Wikipedia has an excellent coverage of chemical compounds, featuring above 20000 articles whose names match those PubChem compounds. After finding a few important chemicals not featured in Wikipedia, I wanted to quantify the coverage of Wikipedia and point out the gaps that should be filled.
I wondered how much coverage Wikipedia actually has for "important" chemicals. Here, I define importance as "number of hits in PubMed", since that is a thing that I can easily measure (and, in fact, already determined as part of working on STITCH and Reflect).
Missing chemicals
For each bin of 100 chemicals, the number of PubMed hits for all synonyms of this chemical is plotted against the fraction of the chemicals that have a Wikipedia article for any of the synonyms. (I exclude three-letter names as they are often ambiguous.) So, for compounds that occur more than 1000 times in PubMed, Wikipedia's coverage is above 80%. Here is the list of articles that should be added.
So, if you know something about one of the missing compounds, go right ahead and create an article! :)
Missing synonyms
The second question is if Wikipedia is missing important redirects, i.e. if there are widely-used names for chemicals that don't occur in Wikipedia even though an article exists for the chemical itself (just under another name).
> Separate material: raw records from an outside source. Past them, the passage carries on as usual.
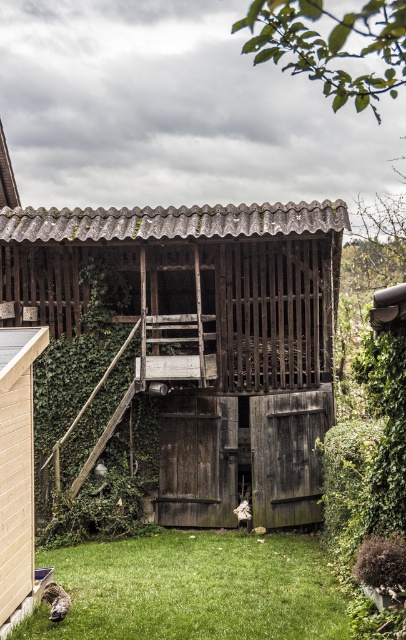 You are planning to store your gardening tools and need to choose between the weathered wood hut at center and the beige wood shed at lower left. Which one has more space inside?

The weathered wood hut at center is bigger than the beige wood shed at lower left, so it has more space inside.

You are standing in the backyard of the rustic wooden structure. You see a point marked at coordinates (194, 588). What is located at that point?

The point at coordinates (194, 588) corresponds to green grass at lower left. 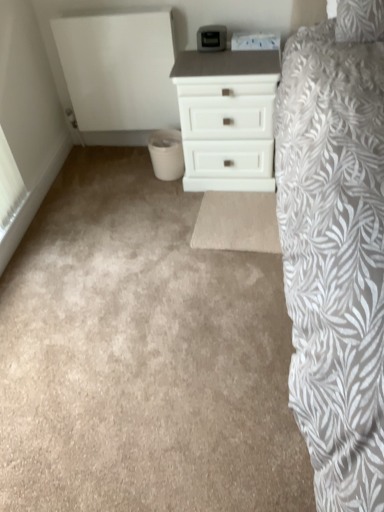 The width and height of the screenshot is (384, 512). Find the location of `white matte chest of drawers at center`. white matte chest of drawers at center is located at coordinates (227, 116).

The width and height of the screenshot is (384, 512). What do you see at coordinates (227, 116) in the screenshot?
I see `white matte chest of drawers at center` at bounding box center [227, 116].

Measure the distance between point (197,93) and camera.

Point (197,93) is 6.32 feet away from camera.

In order to click on beige carpet at center in this screenshot , I will do `click(142, 356)`.

Describe the element at coordinates (142, 356) in the screenshot. I see `beige carpet at center` at that location.

Locate an element on the screen. This screenshot has height=512, width=384. white matte chest of drawers at center is located at coordinates (227, 116).

Is beige carpet at center to the left of white matte chest of drawers at center from the viewer's perspective?

Yes.

Considering the relative positions of beige carpet at center and white matte chest of drawers at center in the image provided, is beige carpet at center behind white matte chest of drawers at center?

No, beige carpet at center is in front of white matte chest of drawers at center.

Is point (198, 435) farther from viewer compared to point (245, 91)?

No, (198, 435) is in front of (245, 91).

From the image's perspective, between beige carpet at center and white matte chest of drawers at center, which one is located above?

From the image's view, white matte chest of drawers at center is above.

From a real-world perspective, is beige carpet at center above or below white matte chest of drawers at center?

Clearly, from a real-world perspective, beige carpet at center is below white matte chest of drawers at center.

Based on the photo, which of these two, beige carpet at center or white matte chest of drawers at center, is wider?

Wider between the two is beige carpet at center.

Is beige carpet at center shorter than white matte chest of drawers at center?

Correct, beige carpet at center is not as tall as white matte chest of drawers at center.

Consider the image. Who is smaller, beige carpet at center or white matte chest of drawers at center?

Smaller between the two is white matte chest of drawers at center.

Is beige carpet at center situated inside white matte chest of drawers at center or outside?

beige carpet at center lies outside white matte chest of drawers at center.

Looking at this image, is beige carpet at center far from white matte chest of drawers at center?

They are positioned close to each other.

Is beige carpet at center facing towards white matte chest of drawers at center?

No.

What's the angular difference between beige carpet at center and white matte chest of drawers at center's facing directions?

The angle between the facing direction of beige carpet at center and the facing direction of white matte chest of drawers at center is 3.6 degrees.

This screenshot has width=384, height=512. I want to click on plain that is under the white matte chest of drawers at center (from a real-world perspective), so click(x=142, y=356).

Considering the positions of objects white matte chest of drawers at center and beige carpet at center in the image provided, who is more to the left, white matte chest of drawers at center or beige carpet at center?

beige carpet at center.

Does white matte chest of drawers at center come in front of beige carpet at center?

No, white matte chest of drawers at center is further to the viewer.

Considering the points (243, 79) and (272, 409), which point is in front, point (243, 79) or point (272, 409)?

Positioned in front is point (272, 409).

From the image's perspective, is white matte chest of drawers at center located beneath beige carpet at center?

Actually, white matte chest of drawers at center appears above beige carpet at center in the image.

In the scene shown: From a real-world perspective, is white matte chest of drawers at center physically above beige carpet at center?

Indeed, from a real-world perspective, white matte chest of drawers at center stands above beige carpet at center.

Can you confirm if white matte chest of drawers at center is thinner than beige carpet at center?

Correct, the width of white matte chest of drawers at center is less than that of beige carpet at center.

Consider the image. Considering the relative sizes of white matte chest of drawers at center and beige carpet at center in the image provided, is white matte chest of drawers at center taller than beige carpet at center?

Indeed, white matte chest of drawers at center has a greater height compared to beige carpet at center.

Is white matte chest of drawers at center bigger than beige carpet at center?

Actually, white matte chest of drawers at center might be smaller than beige carpet at center.

Choose the correct answer: Is white matte chest of drawers at center inside beige carpet at center or outside it?

white matte chest of drawers at center is not inside beige carpet at center, it's outside.

Is white matte chest of drawers at center in contact with beige carpet at center?

No, white matte chest of drawers at center is not next to beige carpet at center.

Is white matte chest of drawers at center looking in the opposite direction of beige carpet at center?

No, white matte chest of drawers at center's orientation is not away from beige carpet at center.

How different are the orientations of white matte chest of drawers at center and beige carpet at center in degrees?

3.6 degrees separate the facing orientations of white matte chest of drawers at center and beige carpet at center.

You are a GUI agent. You are given a task and a screenshot of the screen. Output one action in this format:
    pyautogui.click(x=<x>, y=<y>)
    Task: Click on the chest of drawers behind the beige carpet at center
    
    Given the screenshot: What is the action you would take?
    pyautogui.click(x=227, y=116)

In order to click on the chest of drawers above the beige carpet at center (from the image's perspective) in this screenshot , I will do `click(227, 116)`.

At what (x,y) coordinates should I click in order to perform the action: click on the chest of drawers behind the beige carpet at center. Please return your answer as a coordinate pair (x, y). The image size is (384, 512). Looking at the image, I should click on (227, 116). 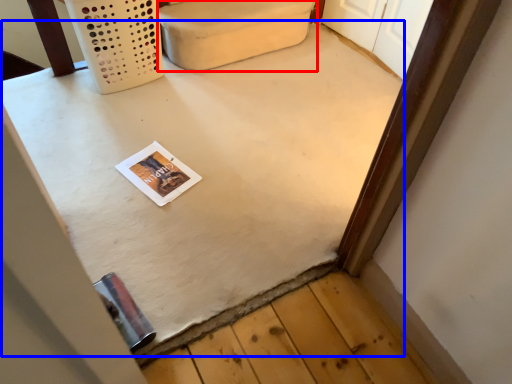 Question: Which object appears closest to the camera in this image, furniture (highlighted by a red box) or table (highlighted by a blue box)?

Choices:
 (A) furniture
 (B) table

Answer: (B) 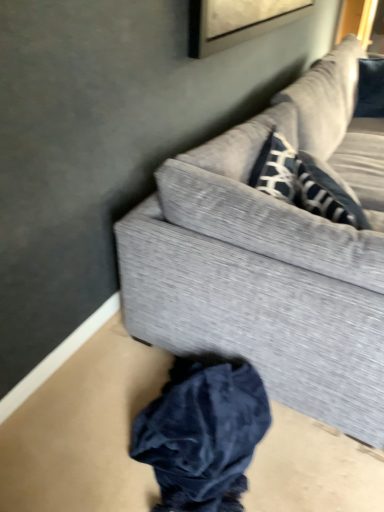 Locate an element on the screen. textured gray couch at upper right is located at coordinates 272,256.

What do you see at coordinates (272, 256) in the screenshot?
I see `textured gray couch at upper right` at bounding box center [272, 256].

Find the location of a particular element. The width and height of the screenshot is (384, 512). dark blue velvet clothing at lower center is located at coordinates (202, 435).

The image size is (384, 512). What do you see at coordinates (202, 435) in the screenshot?
I see `dark blue velvet clothing at lower center` at bounding box center [202, 435].

Where is `textured gray couch at upper right`? The image size is (384, 512). textured gray couch at upper right is located at coordinates (272, 256).

Based on the photo, visually, is textured gray couch at upper right positioned to the left or to the right of dark blue velvet clothing at lower center?

textured gray couch at upper right is positioned on dark blue velvet clothing at lower center's right side.

Is the position of textured gray couch at upper right more distant than that of dark blue velvet clothing at lower center?

No.

Which is in front, point (161, 287) or point (221, 431)?

Positioned in front is point (221, 431).

From the image's perspective, is textured gray couch at upper right positioned above or below dark blue velvet clothing at lower center?

Clearly, from the image's perspective, textured gray couch at upper right is above dark blue velvet clothing at lower center.

From a real-world perspective, between textured gray couch at upper right and dark blue velvet clothing at lower center, who is vertically higher?

In real-world perspective, textured gray couch at upper right is above.

Between textured gray couch at upper right and dark blue velvet clothing at lower center, which one has smaller width?

With smaller width is dark blue velvet clothing at lower center.

Is textured gray couch at upper right shorter than dark blue velvet clothing at lower center?

No, textured gray couch at upper right is not shorter than dark blue velvet clothing at lower center.

Considering the sizes of textured gray couch at upper right and dark blue velvet clothing at lower center in the image, is textured gray couch at upper right bigger or smaller than dark blue velvet clothing at lower center?

Clearly, textured gray couch at upper right is larger in size than dark blue velvet clothing at lower center.

Is textured gray couch at upper right inside or outside of dark blue velvet clothing at lower center?

The correct answer is: outside.

Are textured gray couch at upper right and dark blue velvet clothing at lower center far apart?

No.

Is textured gray couch at upper right turned away from dark blue velvet clothing at lower center?

Yes, textured gray couch at upper right is positioned with its back facing dark blue velvet clothing at lower center.

From the picture: How much distance is there between textured gray couch at upper right and dark blue velvet clothing at lower center?

textured gray couch at upper right and dark blue velvet clothing at lower center are 52.02 centimeters apart.

Locate an element on the screen. The height and width of the screenshot is (512, 384). clothing located underneath the textured gray couch at upper right (from a real-world perspective) is located at coordinates (202, 435).

Which is more to the left, dark blue velvet clothing at lower center or textured gray couch at upper right?

dark blue velvet clothing at lower center is more to the left.

Who is more distant, dark blue velvet clothing at lower center or textured gray couch at upper right?

dark blue velvet clothing at lower center is behind.

Which is closer to the camera, (227, 370) or (293, 115)?

Positioned in front is point (227, 370).

Looking at this image, from the image's perspective, which is below, dark blue velvet clothing at lower center or textured gray couch at upper right?

From the image's view, dark blue velvet clothing at lower center is below.

From a real-world perspective, is dark blue velvet clothing at lower center positioned under textured gray couch at upper right based on gravity?

Yes.

Which of these two, dark blue velvet clothing at lower center or textured gray couch at upper right, is thinner?

Thinner between the two is dark blue velvet clothing at lower center.

Considering the sizes of objects dark blue velvet clothing at lower center and textured gray couch at upper right in the image provided, who is shorter, dark blue velvet clothing at lower center or textured gray couch at upper right?

dark blue velvet clothing at lower center is shorter.

Considering the sizes of dark blue velvet clothing at lower center and textured gray couch at upper right in the image, is dark blue velvet clothing at lower center bigger or smaller than textured gray couch at upper right?

Considering their sizes, dark blue velvet clothing at lower center takes up less space than textured gray couch at upper right.

Is textured gray couch at upper right completely or partially inside dark blue velvet clothing at lower center?

That's incorrect, textured gray couch at upper right is not inside dark blue velvet clothing at lower center.

Consider the image. Is dark blue velvet clothing at lower center directly adjacent to textured gray couch at upper right?

No, dark blue velvet clothing at lower center is not touching textured gray couch at upper right.

Is textured gray couch at upper right at the back of dark blue velvet clothing at lower center?

dark blue velvet clothing at lower center is not turned away from textured gray couch at upper right.

How many degrees apart are the facing directions of dark blue velvet clothing at lower center and textured gray couch at upper right?

dark blue velvet clothing at lower center and textured gray couch at upper right are facing 76.4 degrees away from each other.

Looking at this image, measure the distance between dark blue velvet clothing at lower center and textured gray couch at upper right.

A distance of 20.48 inches exists between dark blue velvet clothing at lower center and textured gray couch at upper right.

Find the location of a particular element. This screenshot has width=384, height=512. studio couch that is in front of the dark blue velvet clothing at lower center is located at coordinates (272, 256).

There is a dark blue velvet clothing at lower center. Where is `studio couch above it (from a real-world perspective)`? The width and height of the screenshot is (384, 512). studio couch above it (from a real-world perspective) is located at coordinates (272, 256).

At what (x,y) coordinates should I click in order to perform the action: click on clothing below the textured gray couch at upper right (from a real-world perspective). Please return your answer as a coordinate pair (x, y). Looking at the image, I should click on (202, 435). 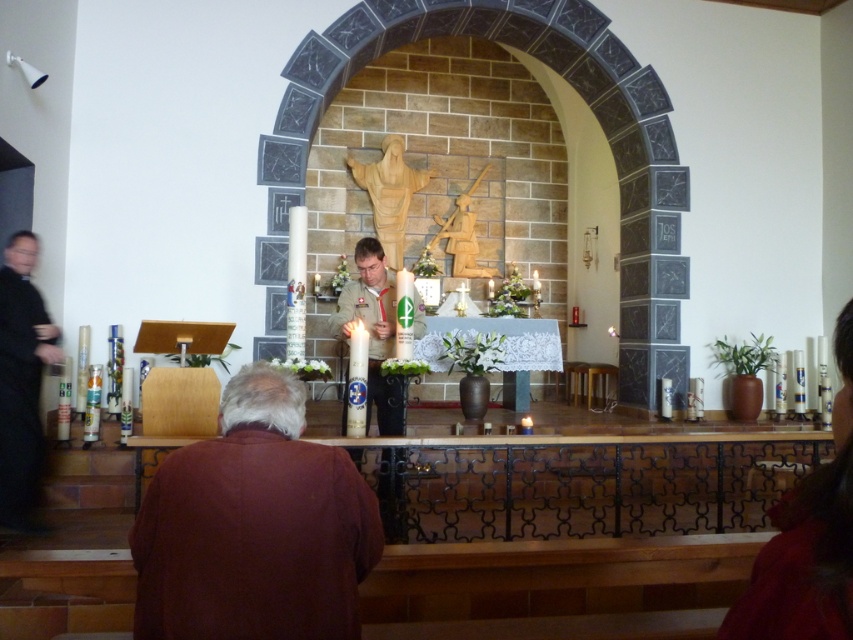 Question: Where is brown cotton shirt at lower center located in relation to black clothed figure at left in the image?

Choices:
 (A) below
 (B) above

Answer: (A)

Question: Is brown cotton shirt at lower center positioned before matte brown hair at lower right?

Choices:
 (A) yes
 (B) no

Answer: (B)

Question: Which object is the farthest from the brown cotton shirt at lower center?

Choices:
 (A) smooth white candle at center
 (B) black clothed figure at left
 (C) matte brown hair at lower right

Answer: (B)

Question: Which object is positioned farthest from the matte brown hair at lower right?

Choices:
 (A) black clothed figure at left
 (B) smooth white candle at center

Answer: (A)

Question: Is brown cotton shirt at lower center smaller than smooth white candle at center?

Choices:
 (A) no
 (B) yes

Answer: (B)

Question: Which point appears closest to the camera in this image?

Choices:
 (A) (283, 410)
 (B) (28, 289)
 (C) (351, 320)

Answer: (A) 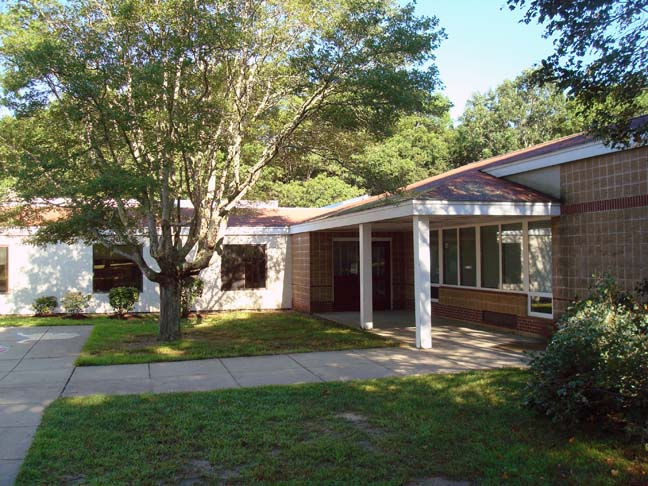 Where is `window`? window is located at coordinates (237, 266), (118, 262), (2, 264), (433, 249), (452, 254), (467, 256), (491, 255), (513, 254), (542, 257). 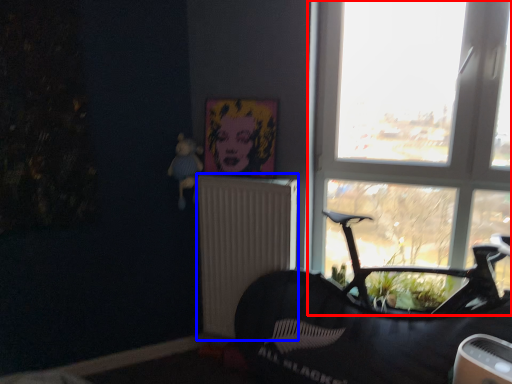 Question: Among these objects, which one is farthest to the camera, window (highlighted by a red box) or radiator (highlighted by a blue box)?

Choices:
 (A) window
 (B) radiator

Answer: (B) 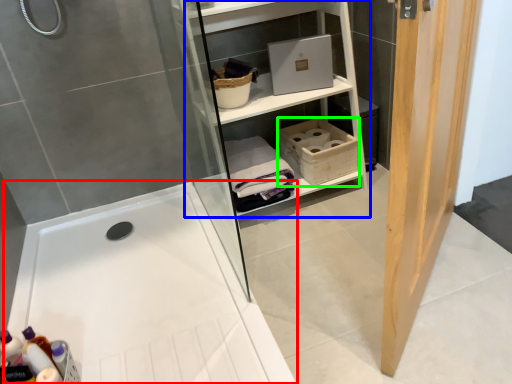 Question: Which object is positioned closest to bathtub (highlighted by a red box)? Select from shelf (highlighted by a blue box) and basket (highlighted by a green box).

Choices:
 (A) shelf
 (B) basket

Answer: (B)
For very common names, the coverage is slightly lower, however, the abstracts in PubMed often contain chemical notation that people probably won't use when searching Wikipedia, e.g. "Ca(2+)" is the top hit on the list of redirects that could be added.
1 comment:
Nice work, and very useful for Wikipedia. Our own audits, based on different but comparable datasets, even suggest that we don't (quite) make the 80% mark that you found for PubChem/PubMed: the difference is probably because there are more people working in biomedical research at the momemnt, and so it is more likely that somebody will find the time and motivation to write a Wikipedia article about a biomedically interesting compound than about, say, a 3-5 semiconductor or a widely used catalyst. Still, the unpublished audits agree with your conclusions on an order-or-magnitude basis, which is reassuring for all concerned!